Assignment. Only lines containing "انیمیشن" are wanted from the data below. Copy those lines.

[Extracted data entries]
'''

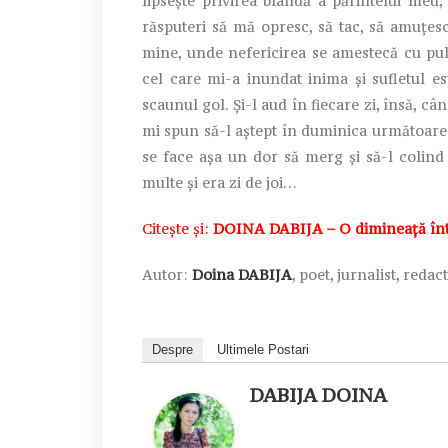
lipseşte privirea blândă a părintelui meu,
răsputeri să mă opresc, să tac, să amuţesc
mine, unde nefericirea se amestecă cu pul
cel care mi-a inundat inima şi sufletul 
scaunul gol. Şi-l aud în fiecare zi, însă, câ
mi spun să-l aştept în duminica următoare
se face aşa un dor să merg şi să-l colind
multe şi era zi de joi…
Citește și:
DOINA DABIJA – O dimineață înt
Autor:
Doina DABIJA
, poet, jurnalist, reda
Despre
Ultimele Postari
DABIJA DOINA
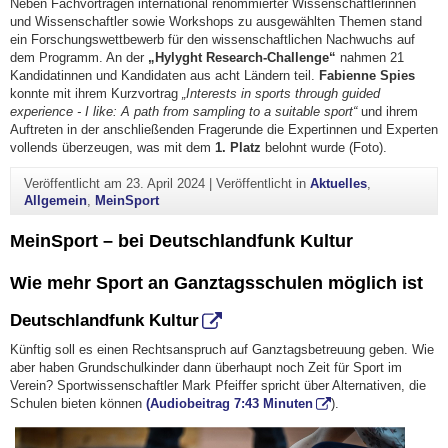
Neben Fachvorträgen international renommierter Wissenschaftlerinnen
und Wissenschaftler sowie Workshops zu ausgewählten Themen stand
ein Forschungswettbewerb für den wissenschaftlichen Nachwuchs auf
dem Programm. An der
„Hylyght Research-Challenge“
nahmen 21
Kandidatinnen und Kandidaten aus acht Ländern teil.
Fabienne Spies
konnte mit ihrem Kurzvortrag
„Interests in sports through guided
experience - I like: A path from sampling to a suitable sport“
und ihrem
Auftreten in der anschließenden Fragerunde die Expertinnen und Experten
vollends überzeugen, was mit dem
1. Platz
belohnt wurde (Foto).
Veröffentlicht am
23. April 2024
|
Veröffentlicht in
Aktuelles
,
Allgemein
,
MeinSport
MeinSport – bei Deutschlandfunk Kultur
Wie mehr Sport an Ganztagsschulen möglich ist
Deutschlandfunk Kultur
Künftig soll es einen Rechtsanspruch auf Ganztagsbetreuung geben. Wie
aber haben Grundschulkinder dann überhaupt noch Zeit für Sport im
Verein? Sportwissenschaftler Mark Pfeiffer spricht über Alternativen, die
Schulen bieten können
(Audiobeitrag 7:43 Minuten
).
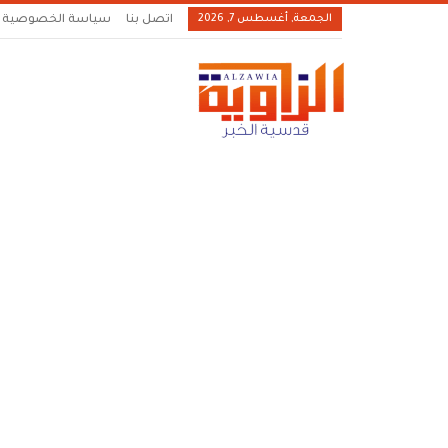
الجمعة, أغسطس 7, 2026
اتصل بنا
سياسة الخصوصية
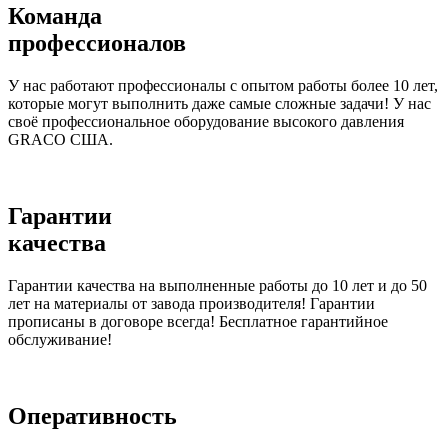
Команда
профессионалов
У нас работают профессионалы с опытом работы более 10 лет,
которые могут выполнить даже самые сложные задачи! У нас
своё профессиональное оборудование высокого давления
GRACO США.
Гарантии
качества
Гарантии качества на выполненные работы до 10 лет и до 50
лет на материалы от завода производителя! Гарантии
прописаны в договоре всегда! Бесплатное гарантийное
обслуживание!
Оперативность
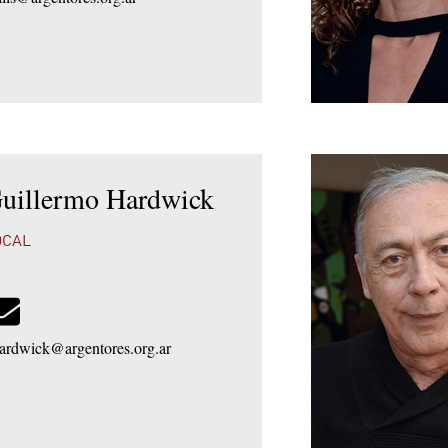
uillermo Hardwick
OCAL
ardwick@argentores.org.ar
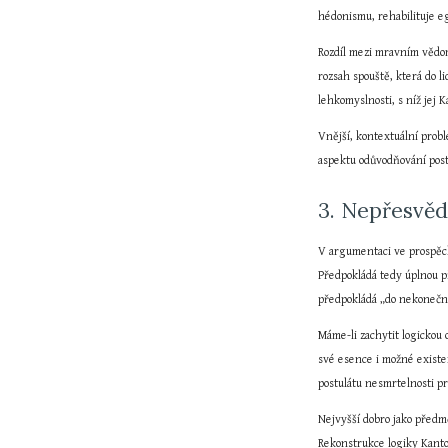
hédonismu, rehabilituje eg
Rozdíl mezi mravním vědomí
rozsah spouště, která do l
lehkomyslnosti, s níž jej 
Vnější, kontextuální probl
aspektu odůvodňování post
3. Nepřesvěd
V argumentaci ve prospěch
Předpokládá tedy úplnou p
předpokládá „do nekonečna
Máme-li zachytit logickou
své esence i možné existe
postulátu nesmrtelnosti pr
Nejvyšší dobro jako předmě
Rekonstrukce logiky Kanto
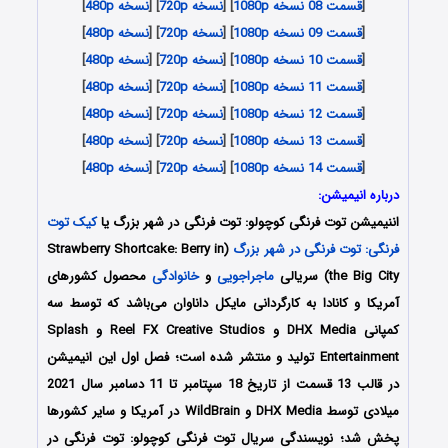
[
قسمت 08 نسخه 1080p
] [
نسخه 720p
] [
نسخه 480p
]
[
قسمت 09 نسخه 1080p
] [
نسخه 720p
] [
نسخه 480p
]
[
قسمت 10 نسخه 1080p
] [
نسخه 720p
] [
نسخه 480p
]
[
قسمت 11 نسخه 1080p
] [
نسخه 720p
] [
نسخه 480p
]
[
قسمت 12 نسخه 1080p
] [
نسخه 720p
] [
نسخه 480p
]
[
قسمت 13 نسخه 1080p
] [
نسخه 720p
] [
نسخه 480p
]
[
قسمت 14 نسخه 1080p
] [
نسخه 720p
] [
نسخه 480p
]
درباره انیمیشن:
اننیمیشن توت فرنگی کوچولو: توت فرنگی در شهر بزرگ یا
کیک توت
فرنگی: توت فرنگی در شهر بزرگ
(Strawberry Shortcake: Berry in
the Big City) سریالی
ماجراجویی
و
خانوادگی
محصول کشورهای
آمریکا و کانادا به کارگردانی مایکل داناوان می‌باشد که توسط سه
کمپانی DHX Media و Reel FX Creative Studios و Splash
Entertainment تولید و منتشر شده است؛ فصل اول این انیمیشن
در قالب 13 قسمت از تاریخ 18 سپتامبر تا 11 دسامبر سال 2021
میلادی توسط DHX Media و WildBrain در آمریکا و سایر کشورها
پخش شد؛ نویسندگی سریال توت فرنگی کوچولو: توت فرنگی در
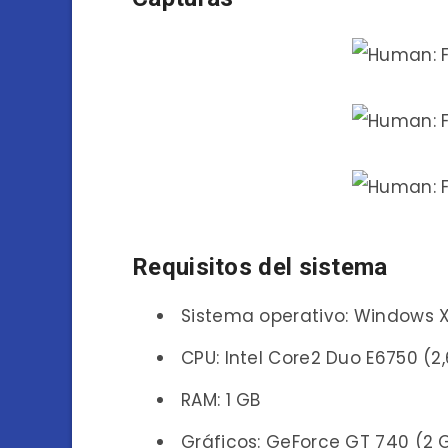
Requisitos del sistema
Sistema operativo: Windows XP,
CPU: Intel Core2 Duo E6750 (2
RAM: 1 GB
Gráficos: GeForce GT 740 (2 G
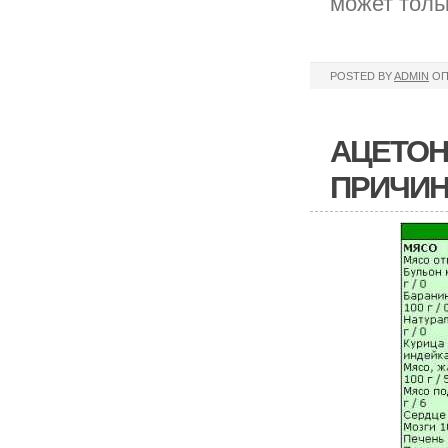
может толь
POSTED BY
ADMIN
ОП
АЦЕТОН
ПРИЧИН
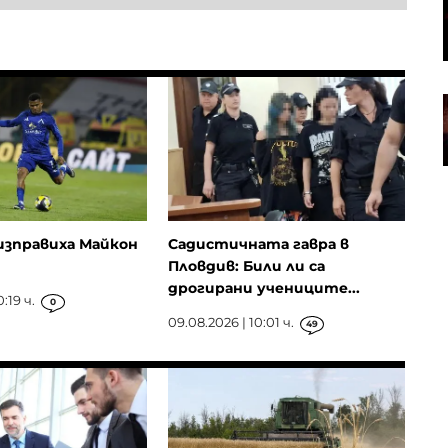
снаряди от Турция, в сделката
участва и българска компания
Иран намекна за сделка за
Ормуз, но само ако условията му
бъдат изпълнени
изправиха Майкон
Садистичната гавра в
Пловдив: Били ли са
дрогирани учениците...
:19 ч.
0
09.08.2026 | 10:01 ч.
49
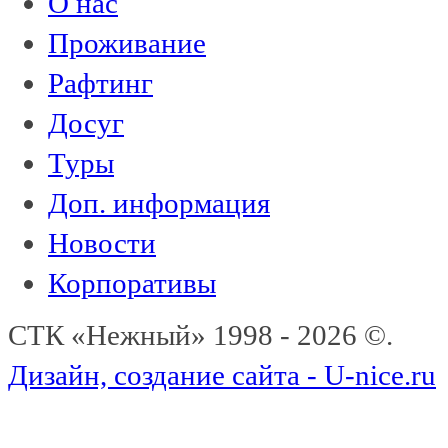
О нас
Проживание
Рафтинг
Досуг
Туры
Доп. информация
Новости
Корпоративы
СТК «Нежный» 1998 - 2026 ©.
Дизайн, создание сайта - U-nice.ru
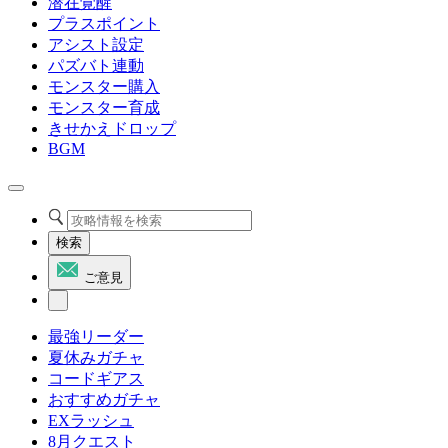
潜在覚醒
プラスポイント
アシスト設定
パズバト連動
モンスター購入
モンスター育成
きせかえドロップ
BGM
検索
ご意見
最強リーダー
夏休みガチャ
コードギアス
おすすめガチャ
EXラッシュ
8月クエスト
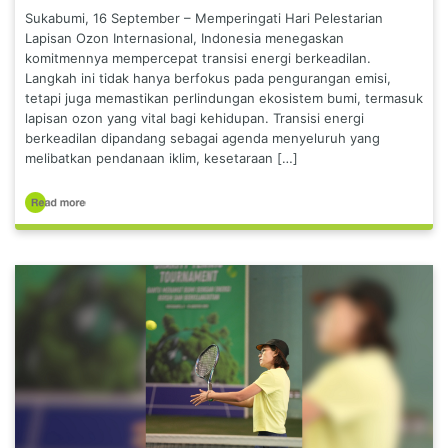
Sukabumi, 16 September – Memperingati Hari Pelestarian
Lapisan Ozon Internasional, Indonesia menegaskan
komitmennya mempercepat transisi energi berkeadilan.
Langkah ini tidak hanya berfokus pada pengurangan emisi,
tetapi juga memastikan perlindungan ekosistem bumi, termasuk
lapisan ozon yang vital bagi kehidupan. Transisi energi
berkeadilan dipandang sebagai agenda menyeluruh yang
melibatkan pendanaan iklim, kesetaraan […]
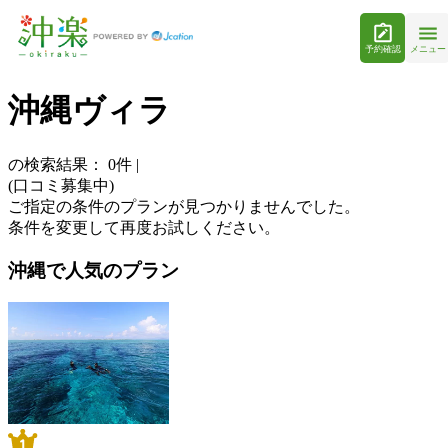
予約確認
メニュー
沖縄ヴィラ
の検索結果：
0
件
|
(口コミ募集中)
ご指定の条件のプランが見つかりませんでした。
条件を変更して再度お試しください。
沖縄で人気のプラン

'''

Task output.
درباره انیمیشن:
Entertainment تولید و منتشر شده است؛ فصل اول این انیمیشن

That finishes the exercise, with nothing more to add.